京都散歩 〜鹿王院

創建当初の建立になる三門。600年の歳月も風雨に耐えてきた。

◆鹿王院とは

室町3代将軍足利義満が24歳の時に長寿を願って建立した寺院です。24歳で随分切実な願いをしたのも、この人病気がちであったためだと言われています。

◆鹿王院へ

三門を入って受付を済ますと一直線に整えられた石畳が、細長く仕切られた参道の中心に伸びており、両サイドの苔むした地面は微妙な間隔で植えられた樹木や所々のモミジと共に印象的なシーンを生んでいます。

◆客殿

火災に遭ったため再建されたものです。

◆舎利殿

中には涅槃図がかかり、釈迦の歯を祀る仏牙舎利が安置されている。

◆本堂

御本尊は釈迦如来の坐像で運慶作と言われています。また同じく運慶作とされる十大弟子の像も安置。

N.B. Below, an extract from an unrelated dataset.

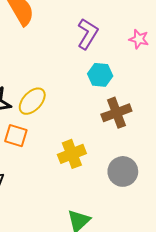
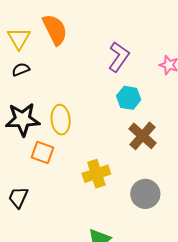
yellow ellipse: (32, 101) -> (61, 120), turned -52
brown cross: (116, 113) -> (143, 136), turned -32

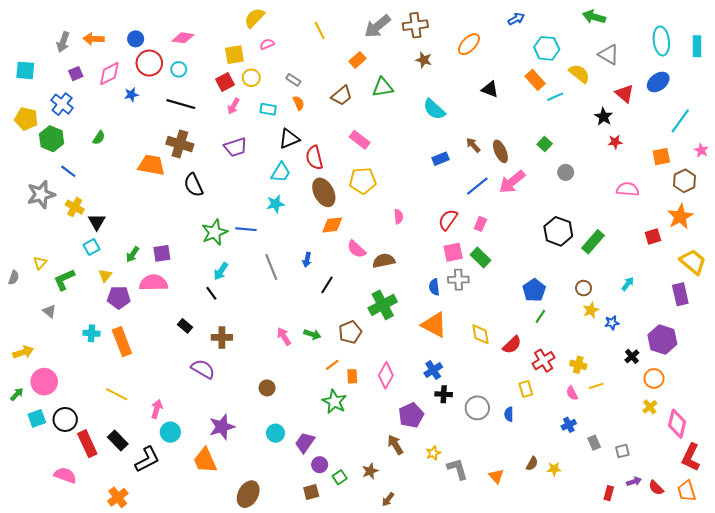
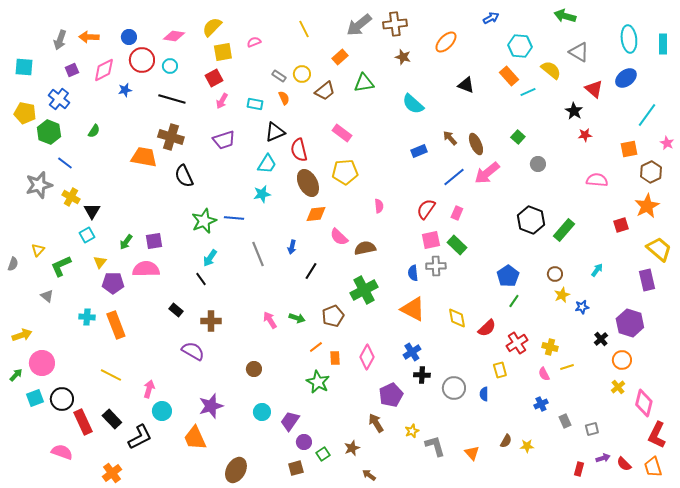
yellow semicircle: (254, 18) -> (212, 27), moved
yellow circle: (251, 78) -> (302, 74), moved
brown arrow: (388, 499) -> (369, 475), turned 88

長い歴史の中で何らかの理由が有っての事か、それともただの敷地の都合か、一直線に来ていた参道は途中でカクっと曲がっています。

そして次の門の少し手前には狭いながらも堀が巡らされています。敵が攻めてきた場合、飛び越えることも出来そうなものであるため、防御のためではなさそうです。優雅さの演出だったのでしょうか。

幅が狭めの堀が巡らされている。

あの一休さんもこのお寺で学んだということです。いにしえの日には一休さんもこの門をくぐって修行されたのでしょう。ところで一休さんは実在した僧侶ですが、意外にも皇族の一員であり、そしてかなり独特な考えを持ち破天荒な行動を取る人であったそうです。テレビアニメの印象とは間逆なイメージです。いろいろな逸話が残っているので調べてみると面白そうです。

駅名になっていると言う割にはさほど有名寺院ではないため、観光客も少なくゆっくりと静かにこの佇まいを感じ取ることができます。

中門の先の庫裏玄関からお堂内に上がらせて頂きます。ここからお堂内を巡るという事はなく、庫裏からはすぐ隣の客殿の縁側に出ます。

縁側に出ると、遥か嵐山を背景にして舎利殿が建っています。庭全体はきれいに手入れされていて、さすが日頃から厳しい修行をしている禅寺だと感心します。ところが苔が枯れた部分は土が見えたままになって、景色的には多少淋しげな状態です。しかし庭の景色とて自然のなすがままとし、へたに飾らないという気概が感じられてきます。他に多くある京都の観光寺院とは何か違う雰囲気を持つ寺です。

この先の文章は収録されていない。